No pictures, please. Copy exactly the lines from the one with "İletişim (240, 34)" through the final line below.

::::

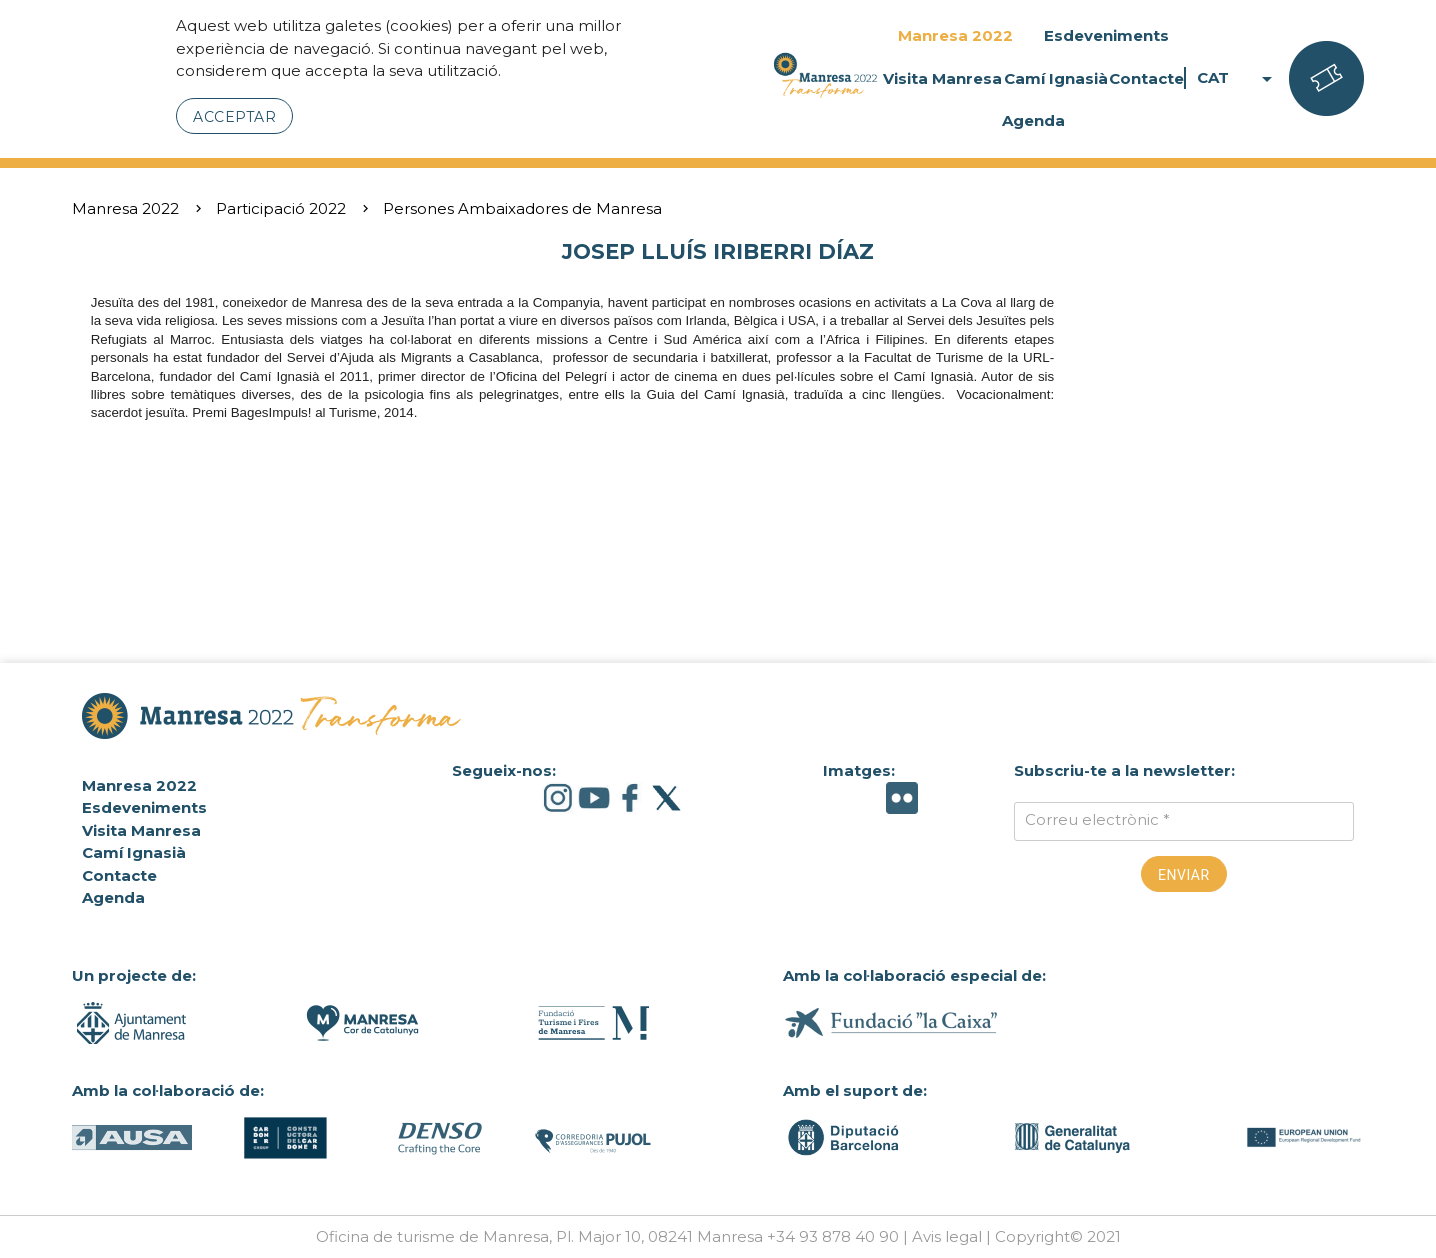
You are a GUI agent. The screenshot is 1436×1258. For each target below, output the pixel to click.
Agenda (1033, 120)
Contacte (1146, 78)
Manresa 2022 (955, 35)
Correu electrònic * (1097, 819)
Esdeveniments (1106, 35)
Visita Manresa (942, 78)
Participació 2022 (281, 208)
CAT (1238, 78)
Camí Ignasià (1056, 78)
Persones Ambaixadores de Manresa (522, 208)
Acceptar (234, 117)
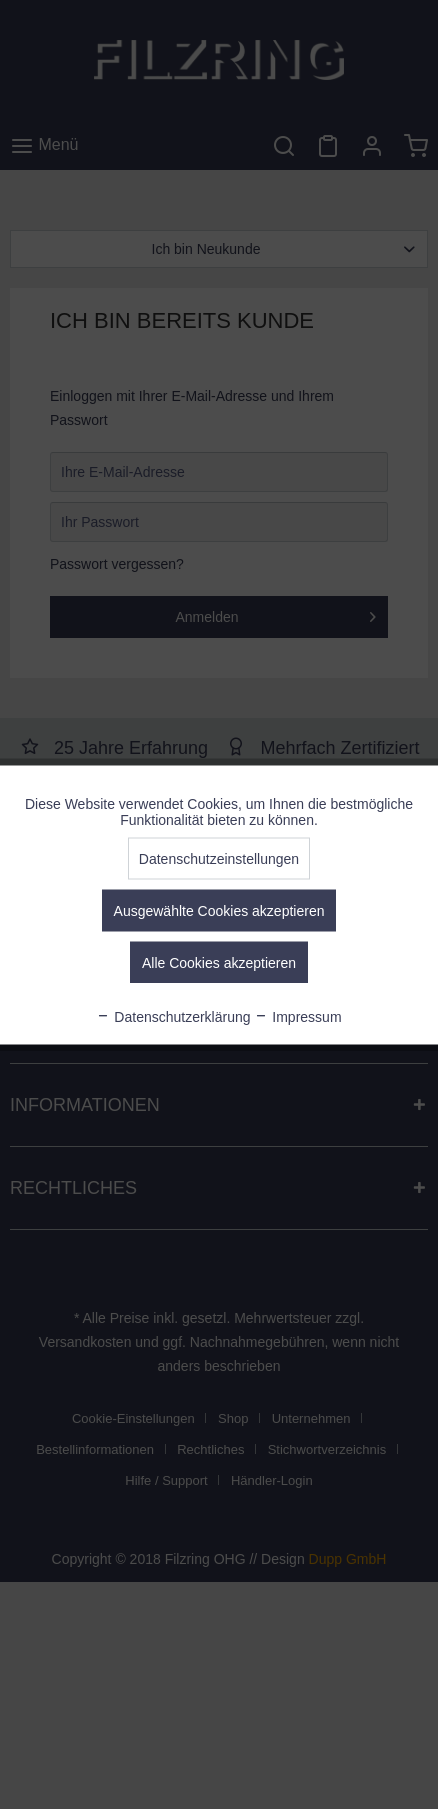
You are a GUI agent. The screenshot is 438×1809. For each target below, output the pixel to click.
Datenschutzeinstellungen (219, 858)
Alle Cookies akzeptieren (219, 962)
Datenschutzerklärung (173, 1016)
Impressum (297, 1016)
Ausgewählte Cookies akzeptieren (219, 910)
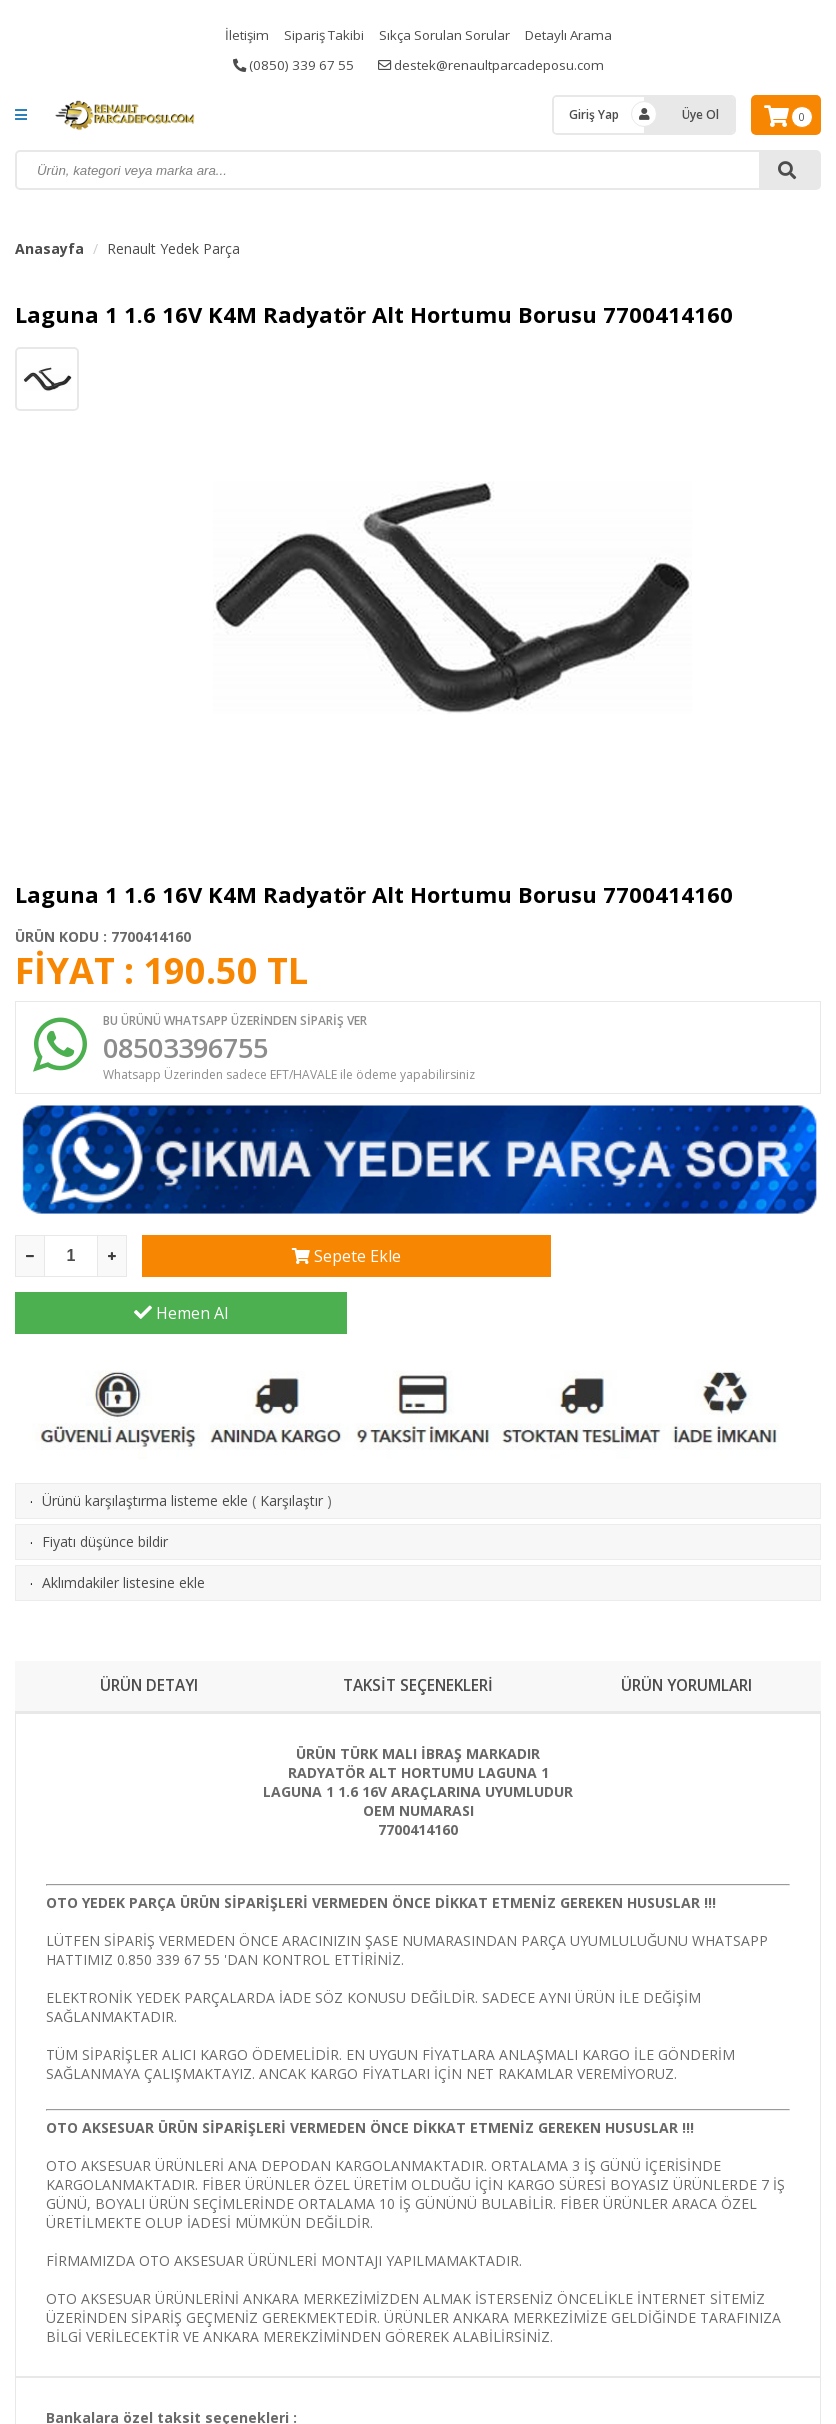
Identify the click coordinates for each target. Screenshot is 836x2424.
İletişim (240, 34)
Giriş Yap (594, 114)
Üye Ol (700, 114)
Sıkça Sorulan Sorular (445, 34)
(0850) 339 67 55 (288, 64)
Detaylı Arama (574, 34)
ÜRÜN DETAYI (149, 1633)
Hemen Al (655, 1260)
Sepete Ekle (308, 1260)
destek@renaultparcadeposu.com (493, 64)
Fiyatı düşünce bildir (105, 1488)
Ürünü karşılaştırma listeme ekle (145, 1447)
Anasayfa (49, 248)
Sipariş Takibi (320, 34)
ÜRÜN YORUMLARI (686, 1633)
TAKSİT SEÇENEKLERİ (417, 1633)
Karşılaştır (291, 1447)
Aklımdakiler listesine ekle (123, 1529)
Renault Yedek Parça (173, 248)
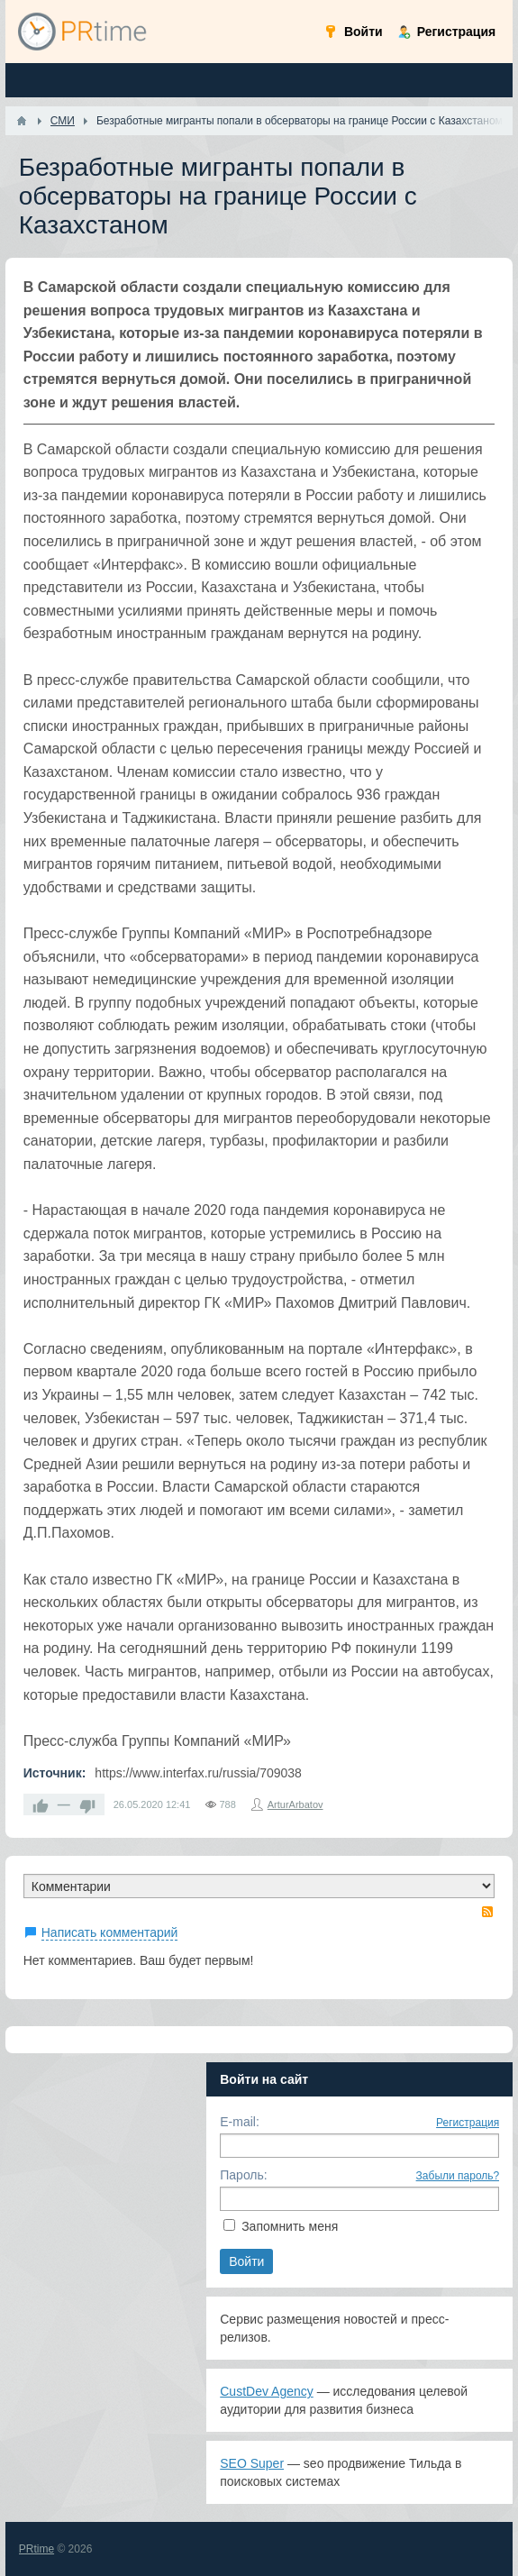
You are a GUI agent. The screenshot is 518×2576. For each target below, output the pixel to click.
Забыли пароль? (458, 2176)
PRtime (36, 2549)
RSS (487, 1911)
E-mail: (239, 2122)
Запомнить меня (289, 2226)
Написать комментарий (109, 1932)
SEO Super (252, 2463)
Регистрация (467, 2122)
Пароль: (243, 2175)
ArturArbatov (295, 1804)
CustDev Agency (267, 2391)
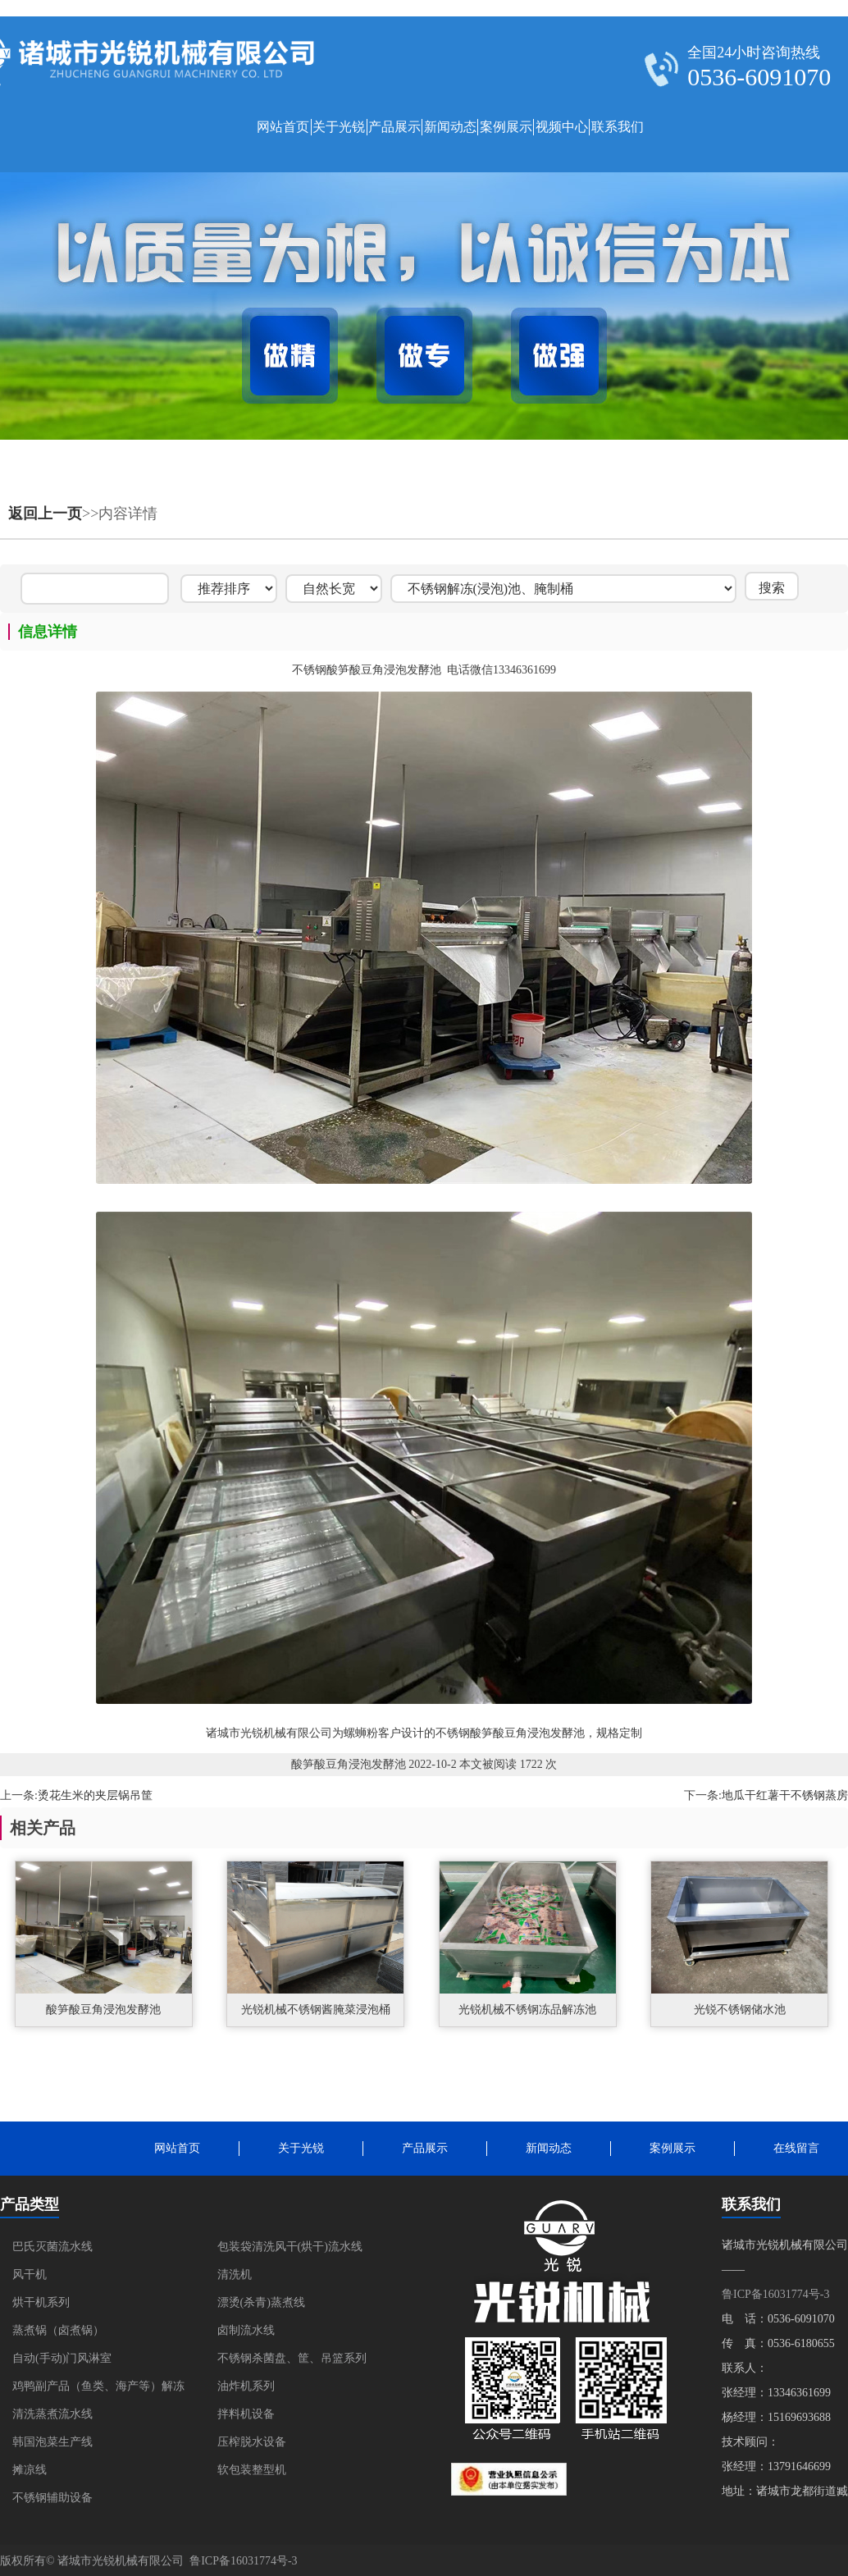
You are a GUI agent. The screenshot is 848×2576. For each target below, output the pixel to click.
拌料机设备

::::

YOUR SOLUTION:
İletişim (240, 34)
Giriş Yap (594, 114)
Üye Ol (700, 114)
Sıkça Sorulan Sorular (445, 34)
(0850) 339 67 55 (288, 64)
Detaylı Arama (574, 34)
ÜRÜN DETAYI (149, 1633)
Hemen Al (655, 1260)
Sepete Ekle (308, 1260)
destek@renaultparcadeposu.com (493, 64)
Fiyatı düşünce bildir (105, 1488)
Ürünü karşılaştırma listeme ekle (145, 1447)
Anasayfa (49, 248)
Sipariş Takibi (320, 34)
ÜRÜN YORUMLARI (686, 1633)
TAKSİT SEÇENEKLERİ (417, 1633)
Karşılaştır (291, 1447)
Aklımdakiler listesine ekle (123, 1529)
Renault Yedek Parça (173, 248)
You are a GUI agent. The screenshot is 518×2576. For each target below, output the pixel to click.
Забыли пароль? (458, 2176)
PRtime (36, 2549)
RSS (487, 1911)
E-mail: (239, 2122)
Запомнить меня (289, 2226)
Написать комментарий (109, 1932)
SEO Super (252, 2463)
Регистрация (467, 2122)
Пароль: (243, 2175)
ArturArbatov (295, 1804)
CustDev Agency (267, 2391)
You are a GUI agent. The screenshot is 848×2576. For each target below, output the pixel to click.
拌料机设备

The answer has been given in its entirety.